Stephanie argumenta que, além da desinformação e da despolitização, o Brasil tem uma sociedade que sustenta a cultura do ódio, "essa sim bem representada pelos parlamentares". "Existe um ódio geral contra mulheres, negros e LGBT que colocam esses deputados onde eles estão", completa.

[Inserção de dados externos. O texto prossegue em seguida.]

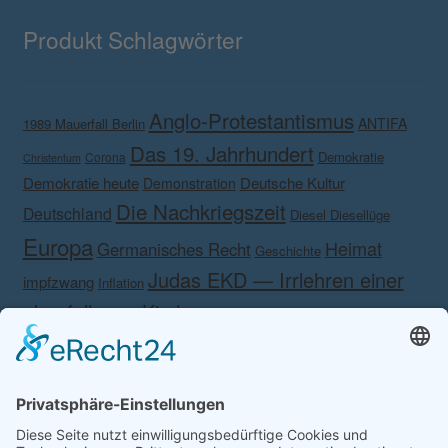
Produkt Schlagwörter
Anglo-Protestantismus
ANTIFA
1989 Mauerfall Berlin
Das 19. Jahrhundert
Demokratie
Corona
Christentum
Demokratie heute
Deutsche Kultur
Demonstration
Die Nachkriegszeit
Deutschland
Diesel Diesellüge
Europa
Heimat
Germanisches Recht
Geschichte
Judas EKD — Irrlehren einer
impfzwang
Inflation
abgefallenen Kirche.
Kalender Anmut
Kalender Anmut und
Kampf gegen das eigene Volk!
Kampf gegen
Schönheit 2020
Martin Luther
Lesertreffen
Rechts
KSK
Krieg
Korona
Medien
Meinolf Schönborn
Nationalismus
Nein
Philosophische
Patriotismus
Danke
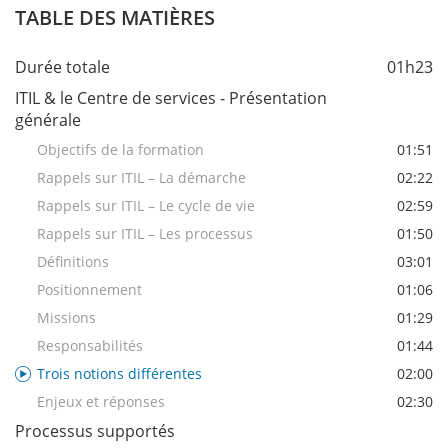
TABLE DES MATIÈRES
Durée totale
01h23
ITIL & le Centre de services - Présentation
générale
Objectifs de la formation
01:51
Rappels sur ITIL – La démarche
02:22
Rappels sur ITIL – Le cycle de vie
02:59
Rappels sur ITIL – Les processus
01:50
Définitions
03:01
Positionnement
01:06
Missions
01:29
Responsabilités
01:44
Trois notions différentes
02:00
Enjeux et réponses
02:30
Processus supportés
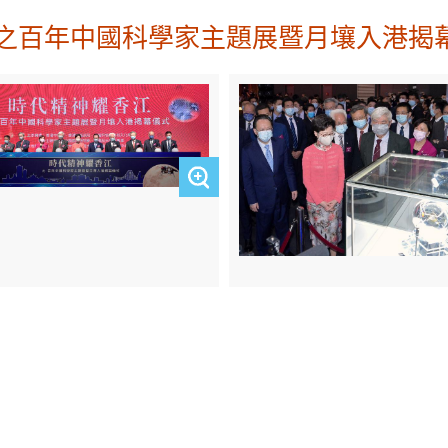
之百年中國科學家主題展暨月壤入港揭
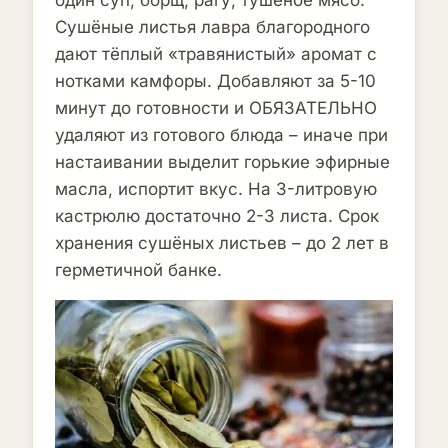
Сушёные листья лавра благородного
дают тёплый «травянистый» аромат с
нотками камфоры. Добавляют за 5-10
минут до готовности и ОБЯЗАТЕЛЬНО
удаляют из готового блюда – иначе при
настаивании выделит горькие эфирные
масла, испортит вкус. На 3-литровую
кастрюлю достаточно 2-3 листа. Срок
хранения сушёных листьев – до 2 лет в
герметичной банке.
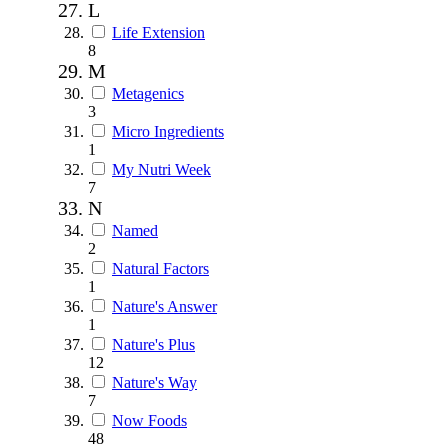
L
Life Extension
8
M
Metagenics
3
Micro Ingredients
1
My Nutri Week
7
N
Named
2
Natural Factors
1
Nature's Answer
1
Nature's Plus
12
Nature's Way
7
Now Foods
48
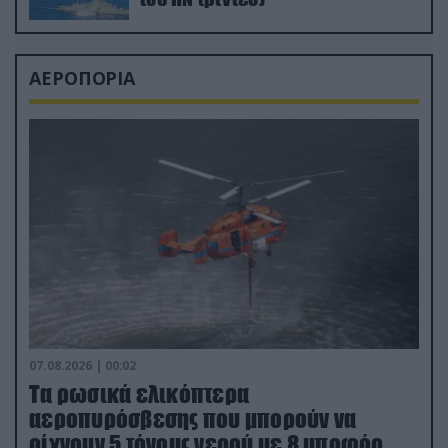
ΑΕΡΟΠΟΡΙΑ
07.08.2026 | 00:02
Τα ρωσικά ελικόπτερα
αεροπυρόσβεσης που μπορούν να
ρίχνουν 5 τόνους νερού με 8 μποφόρ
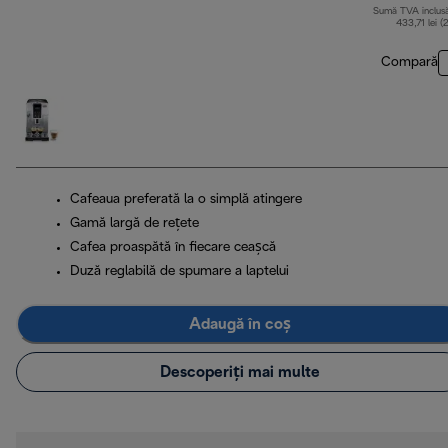
Sumă TVA inclus
433,71 lei (
Compară
Cafeaua preferată la o simplă atingere
Gamă largă de rețete
Cafea proaspătă în fiecare ceașcă
Duză reglabilă de spumare a laptelui
Adaugă în coș
Descoperiți mai multe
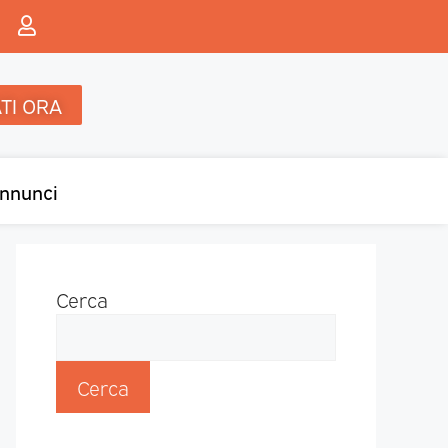
TI ORA
nnunci
Cerca
Cerca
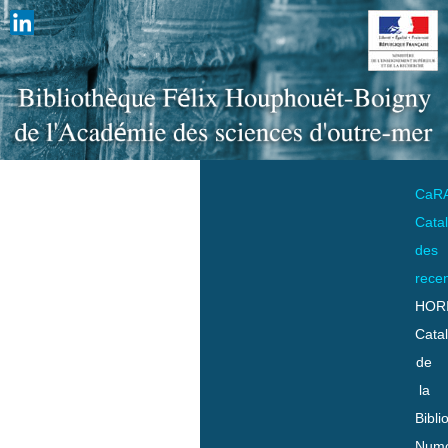
CaR
Cata
des
rece
HOR
Cata
de
la
Bibli
Numo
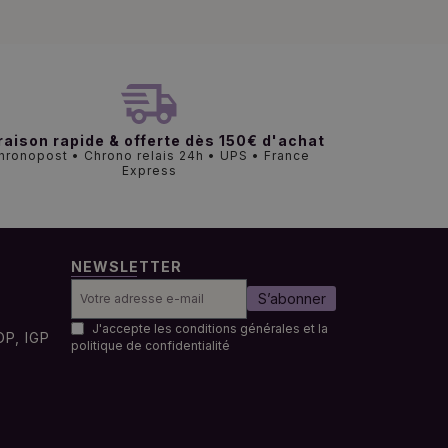
raison rapide & offerte dès 150€ d'achat
hronopost • Chrono relais 24h • UPS • France
Express
NEWSLETTER
S’abonner
J'accepte les conditions générales et la
OP, IGP
politique de confidentialité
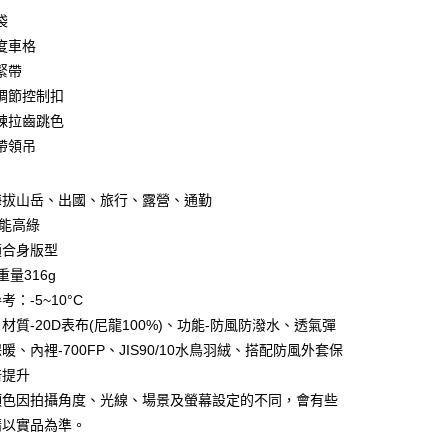
袋
y
度車格
緊帶
調節控制扣
享後付
鍊拉齒跳色
FTEE先享後付」】
帶領吊
先享後付是「在收到商品之後才付款」的支付方式。 讓您購物簡單
心！
：不需註冊會員、不需綁卡、不需儲值。
海拔山岳、出國、旅行、露營、通勤
：只要手機號碼，簡訊認證，即可結帳。
2能高綠
：先確認商品／服務後，再付款。
適合身版型
EE先享後付」結帳流程】
重量316g
方式選擇「AFTEE先享後付」後，將跳轉至「AFTEE先享後
付款
：-5~10°C
頁面，進行簡訊認證並確認金額後，即可完成結帳。
0，滿NT$499(含以上)免運費
成立數日內，您將收到繳費通知簡訊。
材質-20D表布(尼龍100%)、功能-防風防潑水、透氣彈
費通知簡訊後14天內，點擊此簡訊中的連結，可透過四大超商
暖、內裡-700FP、JIS90/10水鳥羽絨、搭配防風外套保
網路銀行／等多元方式進行付款，方視為交易完成。
付款
倍提升
：結帳手續完成當下不需立刻繳費，但若您需要取消訂單，請聯
0，滿NT$799(含以上)免運費
的店家。未經商家同意取消之訂單仍視為有效，需透過AFTEE
顏色因拍攝角度、光線、場景及螢幕設定的不同，會有些
繳納相關費用。
請以實品為準。
否成功請以「AFTEE先享後付 」之結帳頁面顯示為準，若有關於
功／繳費後需取消欲退款等相關疑問，請聯繫「AFTEE先享後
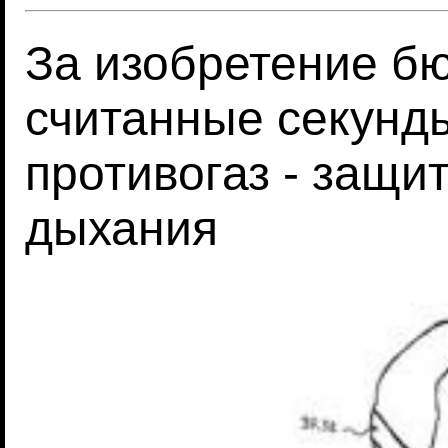
За изобретение бю
считанные секунд
противогаз - защи
дыхания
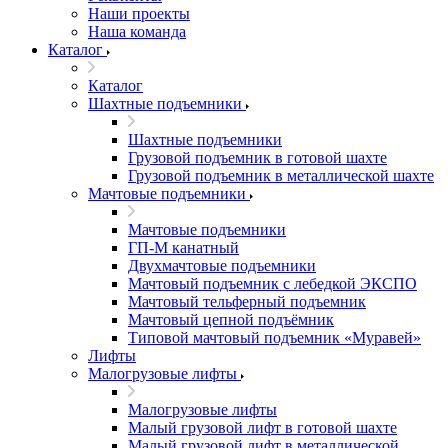
Наши проекты
Наша команда
Каталог
Каталог
Шахтные подъемники
Шахтные подъемники
Грузовой подъемник в готовой шахте
Грузовой подъемник в металлической шахте
Мачтовые подъемники
Мачтовые подъемники
ГП-М канатный
Двухмачтовые подъемники
Мачтовый подъемник с лебедкой ЭКСПО
Мачтовый тельферный подъемник
Мачтовый цепной подъёмник
Типовой мачтовый подъемник «Муравей»
Лифты
Малогрузовые лифты
Малогрузовые лифты
Малый грузовой лифт в готовой шахте
Малый грузовой лифт в металлической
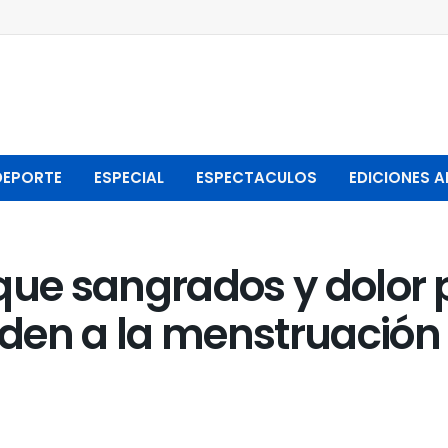
DEPORTE
ESPECIAL
ESPECTACULOS
EDICIONES A
que sangrados y dolor p
den a la menstruación 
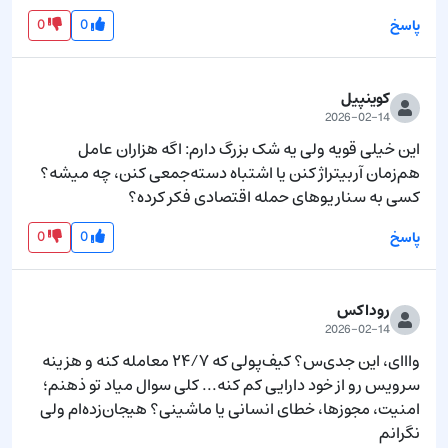
0
0
پاسخ
کوینپیل
2026-02-14
این خیلی قویه ولی یه شک بزرگ دارم: اگه هزاران عامل 
هم‌زمان آربیتراژ کنن یا اشتباه دسته‌جمعی کنن، چه میشه؟ 
کسی به سناریوهای حمله اقتصادی فکر کرده؟
0
0
پاسخ
روداکس
2026-02-14
وااای، این جدی‌س؟ کیف‌پولی که ۲۴/۷ معامله کنه و هزینه 
سرویس رو از خود دارایی کم کنه... کلی سوال میاد تو ذهنم؛ 
امنیت، مجوزها، خطای انسانی یا ماشینی؟ هیجان‌زده‌ام ولی 
نگرانم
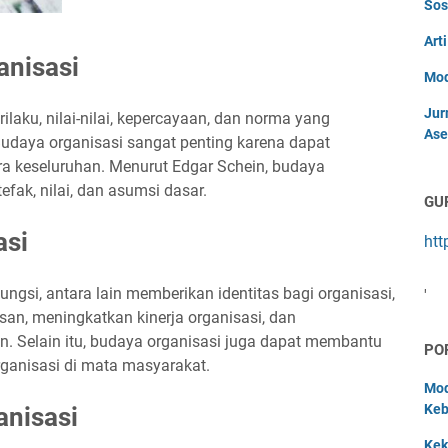
Sos
Art
anisasi
Mod
Jur
ilaku, nilai-nilai, kepercayaan, dan norma yang
Ase
udaya organisasi sangat penting karena dapat
ra keseluruhan. Menurut Edgar Schein, budaya
rtefak, nilai, dan asumsi dasar.
GU
asi
htt
ngsi, antara lain memberikan identitas bagi organisasi,
'
n, meningkatkan kinerja organisasi, dan
. Selain itu, budaya organisasi juga dapat membantu
PO
rganisasi di mata masyarakat.
Mod
Keb
nisasi
Kek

"[Se vivêssemos] em um país que tivesse uma concepção política democrática e não odiasse minorias, a maioria da população estaria nas ruas agora, indignada com o que foi dito ontem. As pessoas estão muito mais chocadas com a cuspida de Jean Wyllys [PSOL-RJ] em [Jair] Bolsonaro [PSC-RJ] do que com o fato de Bolsonaro defender um assassino no Congresso. Ninguém está chocado com isso. É inadimissível", disse a militante.

Ela acredita que uma reforma política será capaz de aumentar representatividade das mulheres e dos negros. "Nosso Congresso é de homens que são filhos de políticos, de donos de terra... A gente está vivendo em 2016 como se ainda estivéssemos no Brasil Colônia", concluiu Stephanie.